A partir del nacimiento y la consolidación del capitalismo –al que tanto contribuyó «el descubrimiento» de lo que hoy llamamos América, y el robo de sus riquezas por los europeos– el mundo ya capitalista fue, primero, hegemonizado hasta la Segunda Guerra Mundial por Gran Bretaña (que desde la Primera Guerra Mundial había comenzado a declinar).

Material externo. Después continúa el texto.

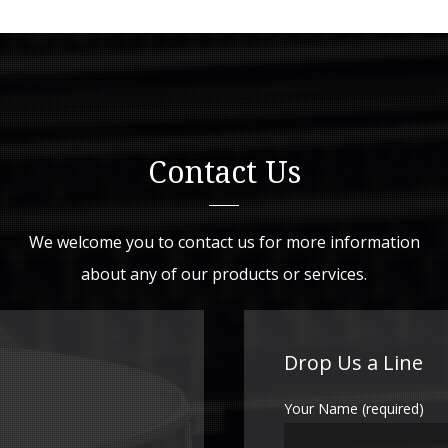
Contact Us
We welcome you to contact us for more information
about any of our products or services.
Drop Us a Line
Your Name (required)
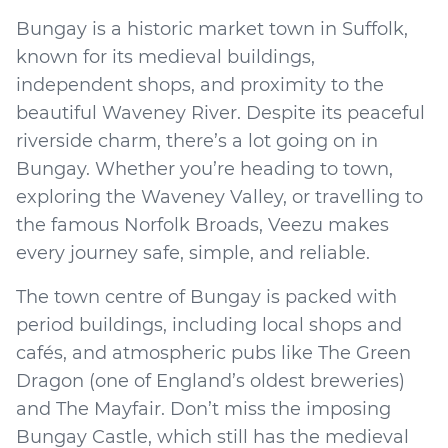
Bungay is a historic market town in Suffolk,
known for its medieval buildings,
independent shops, and proximity to the
beautiful Waveney River. Despite its peaceful
riverside charm, there’s a lot going on in
Bungay. Whether you’re heading to town,
exploring the Waveney Valley, or travelling to
the famous Norfolk Broads, Veezu makes
every journey safe, simple, and reliable.
The town centre of Bungay is packed with
period buildings, including local shops and
cafés, and atmospheric pubs like The Green
Dragon (one of England’s oldest breweries)
and The Mayfair. Don’t miss the imposing
Bungay Castle, which still has the medieval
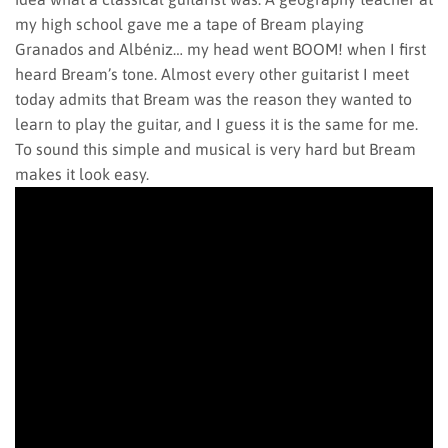
my high school gave me a tape of Bream playing
Granados and Albéniz… my head went BOOM! when I first
heard Bream’s tone. Almost every other guitarist I meet
today admits that Bream was the reason they wanted to
learn to play the guitar, and I guess it is the same for me.
To sound this simple and musical is very hard but Bream
makes it look easy.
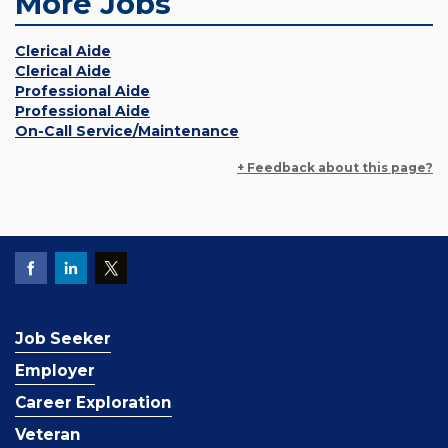
More Jobs
Clerical Aide
Clerical Aide
Professional Aide
Professional Aide
On-Call Service/Maintenance
+ Feedback about this page?
Job Seeker
Employer
Career Exploration
Veteran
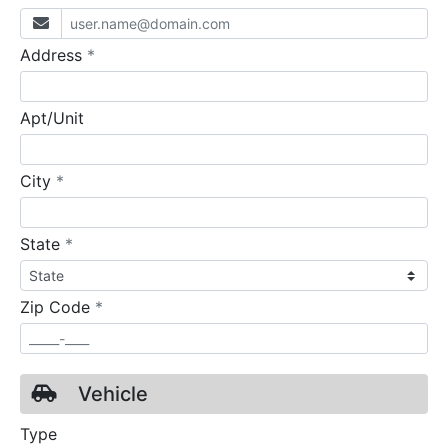
required
Address
*
Apt/Unit
required
City
*
required
State
*
required
Zip Code
*
Vehicle
Type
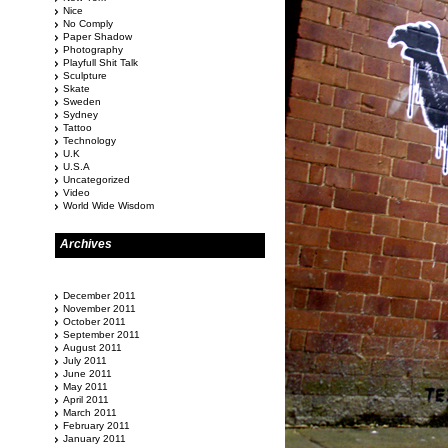
Nice
No Comply
Paper Shadow
Photography
Playfull Shit Talk
Sculpture
Skate
Sweden
Sydney
Tattoo
Technology
U.K
U.S.A
Uncategorized
Video
World Wide Wisdom
Archives
December 2011
November 2011
October 2011
September 2011
August 2011
July 2011
June 2011
May 2011
April 2011
March 2011
February 2011
January 2011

Derrotada la Alemania nazi (con el aporte fundamental, decisivo, de la URSS), EE. UU., sobre cuyo territorio no había caído una sola bomba y al que no se le había disparado ni con cartuchos de salva, aprovechando la guerra que prácticamente había destruido a Europa (también a la URSS), salió de la misma como único suministrador de bienes y servicios al mundo, con las mayores reservas de oro, y siendo la primera e indiscutible potencia mundial con la capacidad, además, de crear el ficticio mundo del modo de vida americano y la democracia liberal que impondrían. A pesar de todo ello, no fue hasta 1990 que, liderando el pacto militar que denominaron Organización del Tratado del Atlántico Norte (OTAN) y el grupo de países que llamaron «mundo libre» y también Occidente, guerra fría mediante, debieron disputar la hegemonía global con la URSS.

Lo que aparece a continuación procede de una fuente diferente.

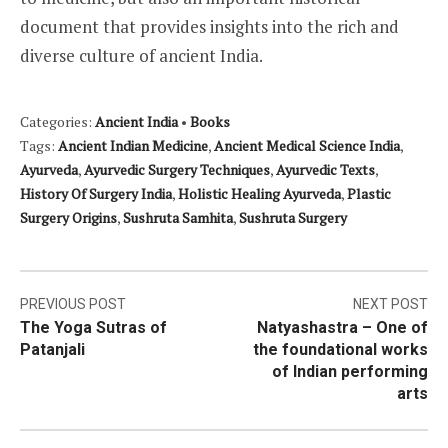
document that provides insights into the rich and
diverse culture of ancient India.
Categories:
Ancient India
•
Books
Tags:
Ancient Indian Medicine
,
Ancient Medical Science India
,
Ayurveda
,
Ayurvedic Surgery Techniques
,
Ayurvedic Texts
,
History Of Surgery India
,
Holistic Healing Ayurveda
,
Plastic
Surgery Origins
,
Sushruta Samhita
,
Sushruta Surgery
Post
PREVIOUS POST
NEXT POST
The Yoga Sutras of
Natyashastra – One of
navigation
Patanjali
the foundational works
of Indian performing
arts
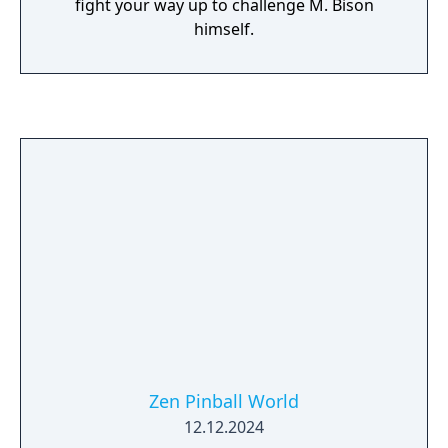
fight your way up to challenge M. Bison
himself.
Zen Pinball World
12.12.2024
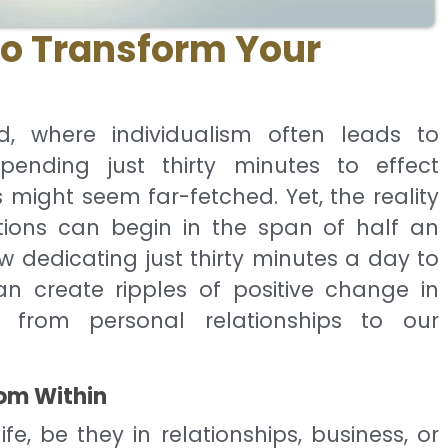
to Transform Your
d, where individualism often leads to
pending just thirty minutes to effect
s might seem far-fetched. Yet, the reality
tions can begin in the span of half an
ow dedicating just thirty minutes a day to
an create ripples of positive change in
, from personal relationships to our
om Within
fe, be they in relationships, business, or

Desaparecida la Unión Soviética y también el Pacto de Varsovia (la alianza militar que fuera integrada por los países del socialismo del este europeo), por causas que no corresponde analizar ahora, EE.UU. y la OTAN –que al desaparecer el pacto entre países socialistas había perdido toda razón de ser y debió desaparecer– persistieron en la irracional idea de extender su no menos irracional modelo de democracia al resto del mundo. Para ello se constituyeron en el todopoderoso gendarme mundial, y pretendido poder hegemónico global, encargado de llevar a cualquier «oscuro rincón del mundo» (como proclamara Bush, el hijo) la «democracia liberal» que, de la mano del liberalismo y el capital, había llegado chorreando sangre y lodo.

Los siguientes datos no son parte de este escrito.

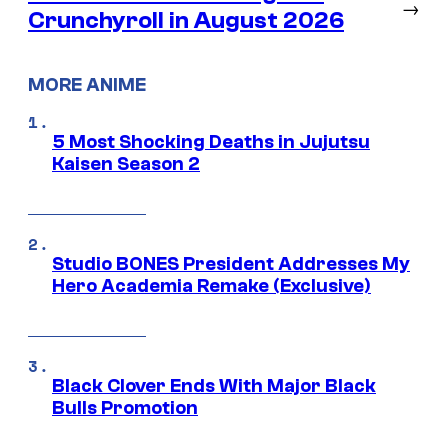
→
Crunchyroll in August 2026
MORE ANIME
5 Most Shocking Deaths in Jujutsu
Kaisen Season 2
Studio BONES President Addresses My
Hero Academia Remake (Exclusive)
Black Clover Ends With Major Black
Bulls Promotion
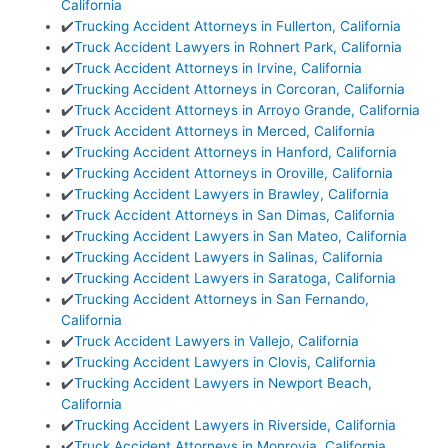
California
✔️
Trucking Accident Attorneys in Fullerton, California
✔️
Truck Accident Lawyers in Rohnert Park, California
✔️
Truck Accident Attorneys in Irvine, California
✔️
Trucking Accident Attorneys in Corcoran, California
✔️
Truck Accident Attorneys in Arroyo Grande, California
✔️
Truck Accident Attorneys in Merced, California
✔️
Trucking Accident Attorneys in Hanford, California
✔️
Trucking Accident Attorneys in Oroville, California
✔️
Trucking Accident Lawyers in Brawley, California
✔️
Truck Accident Attorneys in San Dimas, California
✔️
Trucking Accident Lawyers in San Mateo, California
✔️
Trucking Accident Lawyers in Salinas, California
✔️
Trucking Accident Lawyers in Saratoga, California
✔️
Trucking Accident Attorneys in San Fernando,
California
✔️
Truck Accident Lawyers in Vallejo, California
✔️
Trucking Accident Lawyers in Clovis, California
✔️
Trucking Accident Lawyers in Newport Beach,
California
✔️
Trucking Accident Lawyers in Riverside, California
✔️
Truck Accident Attorneys in Monrovia, California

Precisamente, la anterior fue la expresión que retomó Marx en El capital, cuando aportó como pruebas suficientes el exterminio de las poblaciones nativas del que fuera llamado Nuevo Mundo, y la esclavitud de los que fueron traídos a él desde África. Pruebas adicionales han sido las actualizaciones con más de lo mismo en Yugoslavia, Afganistán, Irak, Libia, Siria, y las sanciones a Cuba, Irán, Venezuela…, cuentas todas en el largo rosario de intervenciones, guerras y vandalismos realizados a nombre de la democracia y la libertad, y que hoy, nuevamente, pretenden ocultar con mentiras difundidas por medios a su servicio.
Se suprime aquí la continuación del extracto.